What you will do: Everything in the records must be copied exactly except the pictures.

Exercise inputs:

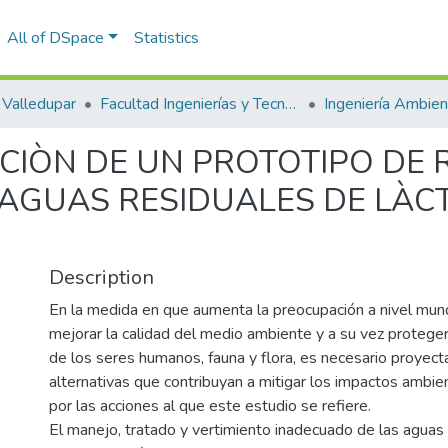
All of DSpace
Statistics
Valledupar
Facultad Ingenierías y Tecnologías
CIÒN DE UN PROTOTIPO DE
 AGUAS RESIDUALES DE LÀC
Description
En la medida en que aumenta la preocupación a nivel mun
mejorar la calidad del medio ambiente y a su vez proteger 
de los seres humanos, fauna y flora, es necesario proyecta
alternativas que contribuyan a mitigar los impactos ambi
por las acciones al que este estudio se refiere.
El manejo, tratado y vertimiento inadecuado de las aguas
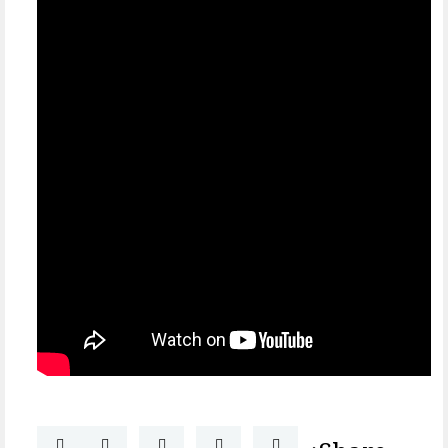
Share:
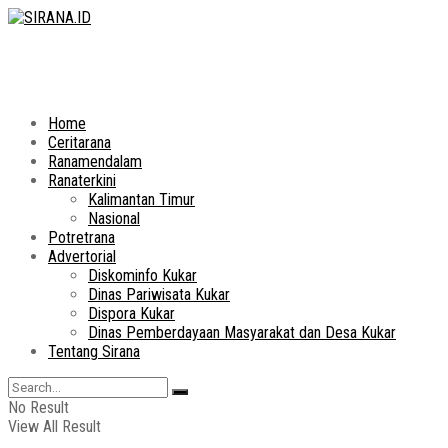
Home
Ceritarana
Ranamendalam
Ranaterkini
Kalimantan Timur
Nasional
Potretrana
Advertorial
Diskominfo Kukar
Dinas Pariwisata Kukar
Dispora Kukar
Dinas Pemberdayaan Masyarakat dan Desa Kukar
Tentang Sirana
No Result
View All Result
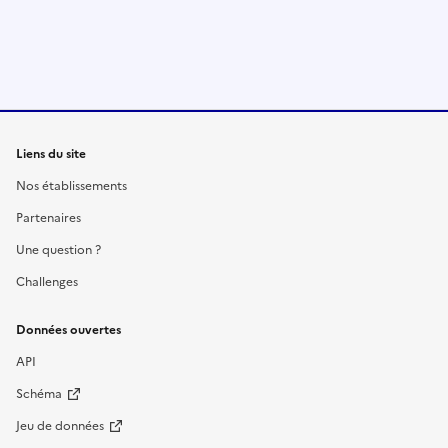
Liens du site
Nos établissements
Partenaires
Une question ?
Challenges
Données ouvertes
API
Schéma
Jeu de données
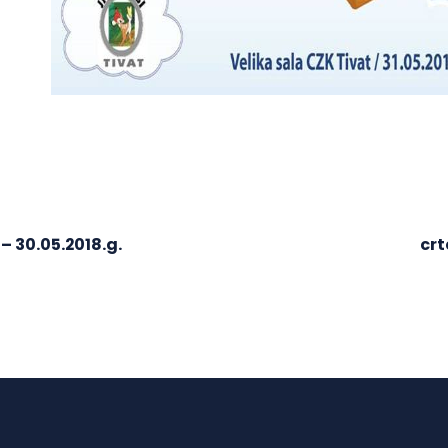
– 30.05.2018.g.
crt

Answer space:
All of DSpace
Statistics
Valledupar
Facultad Ingenierías y Tecnologías
CIÒN DE UN PROTOTIPO DE
 AGUAS RESIDUALES DE LÀC
Description
En la medida en que aumenta la preocupación a nivel mun
mejorar la calidad del medio ambiente y a su vez proteger 
de los seres humanos, fauna y flora, es necesario proyecta
alternativas que contribuyan a mitigar los impactos ambi
por las acciones al que este estudio se refiere.
El manejo, tratado y vertimiento inadecuado de las aguas
Share:
Home
Ceritarana
Ranamendalam
Ranaterkini
Kalimantan Timur
Nasional
Potretrana
Advertorial
Diskominfo Kukar
Dinas Pariwisata Kukar
Dispora Kukar
Dinas Pemberdayaan Masyarakat dan Desa Kukar
Tentang Sirana
No Result
View All Result
Liens du site
Nos établissements
Partenaires
Une question ?
Challenges
Données ouvertes
API
Schéma
Jeu de données
– 30.05.2018.g.
crt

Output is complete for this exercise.